Rum Çevre Dairesi’nin, son günlerde Lefkoşa bölgesinde hüküm süren kötü kokunun, “KKTC’den geldiği” konusunda dün bir açıklama yaptığı haber verildi.
Alithia gazetesine göre, Rum Çevre Dairesi açıklamasında “güçlü kokularla birlikte baş gösteren sıkıntının, Birleşmiş Milletlerle birlikte yapılan araştırmanın ardından, özellikle inek çiftliklerinden kaynaklanan hayvan atıklarının konduğu, Lefkoşa’nın kuzeybatı tarafındaki işgal altındaki bölgelerden geldiği teyit edilmiştir. Sıkıntı, 10 ve 11 Haziran’da hüküm süren hava sıcaklığı değişimleri yüzünden artmıştır.
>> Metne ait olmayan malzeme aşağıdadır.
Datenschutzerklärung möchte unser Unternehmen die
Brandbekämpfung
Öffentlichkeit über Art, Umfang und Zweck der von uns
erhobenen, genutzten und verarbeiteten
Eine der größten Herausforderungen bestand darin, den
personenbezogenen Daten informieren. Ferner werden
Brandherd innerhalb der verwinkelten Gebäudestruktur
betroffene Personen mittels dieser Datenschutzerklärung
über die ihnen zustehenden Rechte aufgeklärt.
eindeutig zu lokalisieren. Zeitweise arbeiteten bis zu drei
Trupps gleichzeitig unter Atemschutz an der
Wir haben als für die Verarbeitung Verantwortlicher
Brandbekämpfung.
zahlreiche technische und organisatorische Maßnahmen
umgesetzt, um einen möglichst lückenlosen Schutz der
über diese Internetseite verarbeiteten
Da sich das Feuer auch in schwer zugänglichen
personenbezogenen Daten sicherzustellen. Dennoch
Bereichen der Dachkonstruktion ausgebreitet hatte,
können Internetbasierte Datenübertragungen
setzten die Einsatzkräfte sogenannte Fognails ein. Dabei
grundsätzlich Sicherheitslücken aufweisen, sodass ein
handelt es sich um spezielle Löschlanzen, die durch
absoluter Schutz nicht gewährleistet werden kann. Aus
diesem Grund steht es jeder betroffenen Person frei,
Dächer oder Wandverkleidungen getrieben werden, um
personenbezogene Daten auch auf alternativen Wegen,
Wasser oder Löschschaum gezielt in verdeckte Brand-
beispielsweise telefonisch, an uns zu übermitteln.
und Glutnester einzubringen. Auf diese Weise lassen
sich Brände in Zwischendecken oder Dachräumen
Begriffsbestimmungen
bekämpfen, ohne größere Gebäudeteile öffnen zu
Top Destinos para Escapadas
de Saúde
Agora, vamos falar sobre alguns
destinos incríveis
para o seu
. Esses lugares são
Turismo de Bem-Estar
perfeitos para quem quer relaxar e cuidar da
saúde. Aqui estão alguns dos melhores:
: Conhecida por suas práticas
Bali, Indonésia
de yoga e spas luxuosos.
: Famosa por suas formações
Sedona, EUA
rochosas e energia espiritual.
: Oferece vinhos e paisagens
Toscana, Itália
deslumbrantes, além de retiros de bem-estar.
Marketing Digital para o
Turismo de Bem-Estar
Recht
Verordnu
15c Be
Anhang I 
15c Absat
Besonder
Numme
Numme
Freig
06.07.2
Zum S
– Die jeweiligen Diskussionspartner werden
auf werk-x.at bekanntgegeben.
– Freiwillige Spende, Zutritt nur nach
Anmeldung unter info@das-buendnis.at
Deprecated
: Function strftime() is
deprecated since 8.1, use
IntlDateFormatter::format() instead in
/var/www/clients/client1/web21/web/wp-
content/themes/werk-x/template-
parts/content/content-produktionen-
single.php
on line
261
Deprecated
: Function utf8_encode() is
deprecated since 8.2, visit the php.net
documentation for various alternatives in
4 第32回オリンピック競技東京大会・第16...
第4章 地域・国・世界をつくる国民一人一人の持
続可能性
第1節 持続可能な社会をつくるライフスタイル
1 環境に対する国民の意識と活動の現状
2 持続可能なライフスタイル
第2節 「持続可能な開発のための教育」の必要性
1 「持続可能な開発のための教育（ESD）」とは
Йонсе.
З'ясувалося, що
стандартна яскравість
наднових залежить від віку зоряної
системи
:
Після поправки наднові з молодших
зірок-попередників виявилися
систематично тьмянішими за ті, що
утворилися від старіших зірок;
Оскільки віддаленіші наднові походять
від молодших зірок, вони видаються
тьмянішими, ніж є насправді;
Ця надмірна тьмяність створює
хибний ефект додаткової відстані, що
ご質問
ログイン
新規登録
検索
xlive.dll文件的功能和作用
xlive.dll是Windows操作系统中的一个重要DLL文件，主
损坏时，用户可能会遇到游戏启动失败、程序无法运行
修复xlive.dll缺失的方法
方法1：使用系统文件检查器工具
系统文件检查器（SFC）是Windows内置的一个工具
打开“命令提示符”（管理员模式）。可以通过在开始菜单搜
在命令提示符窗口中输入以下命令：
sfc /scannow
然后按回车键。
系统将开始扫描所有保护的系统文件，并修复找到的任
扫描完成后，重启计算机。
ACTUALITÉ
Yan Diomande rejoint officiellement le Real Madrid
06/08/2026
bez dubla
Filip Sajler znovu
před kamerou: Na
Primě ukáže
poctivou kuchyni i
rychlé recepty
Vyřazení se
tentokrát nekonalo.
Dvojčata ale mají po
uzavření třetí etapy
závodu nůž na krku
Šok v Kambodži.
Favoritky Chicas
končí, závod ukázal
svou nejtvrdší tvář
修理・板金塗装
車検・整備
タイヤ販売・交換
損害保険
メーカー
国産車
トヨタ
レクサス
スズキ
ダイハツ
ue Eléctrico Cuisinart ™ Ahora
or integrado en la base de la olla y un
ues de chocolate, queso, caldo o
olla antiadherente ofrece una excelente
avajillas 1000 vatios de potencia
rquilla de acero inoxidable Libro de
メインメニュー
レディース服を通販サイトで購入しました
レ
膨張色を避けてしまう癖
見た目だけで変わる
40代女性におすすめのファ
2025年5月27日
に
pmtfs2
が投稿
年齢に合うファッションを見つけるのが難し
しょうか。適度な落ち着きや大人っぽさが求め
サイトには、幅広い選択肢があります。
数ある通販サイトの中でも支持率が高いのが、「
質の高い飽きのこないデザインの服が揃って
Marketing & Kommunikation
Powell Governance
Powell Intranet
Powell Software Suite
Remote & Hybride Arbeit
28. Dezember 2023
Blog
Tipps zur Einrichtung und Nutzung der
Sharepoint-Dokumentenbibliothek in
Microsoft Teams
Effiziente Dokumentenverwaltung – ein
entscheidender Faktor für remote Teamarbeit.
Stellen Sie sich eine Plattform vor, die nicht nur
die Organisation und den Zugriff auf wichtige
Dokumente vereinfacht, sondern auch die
Konu son iki gündür Çevre Komiseriyle işbirliği içerisinde, BM’yle birlikte Çevre Dairesi tarafından araştırılmıştır” ifadelerini kullandı.
“Elde ettiği bilgilere dayanarak ‘Ovgos’ nehri (Mezbahane deresi) bölgesinde, geçtiğimiz kışın yağışları yüzünden durgun sular oluştuğunu aynı zamanda nehirde hayvan çiftliklerinden gelen atık suların da bulunduğunu” iddia eden gazete, tüm bunlara rağmen, koronavirüsle mücadele konusundaki kısıtlayıcı önlemler yüzünden, KKTC makamlarının gerekli ilaçlamaları yapamadığını bunun sonucunda da pis bir koku meydana geldiğini” savundu.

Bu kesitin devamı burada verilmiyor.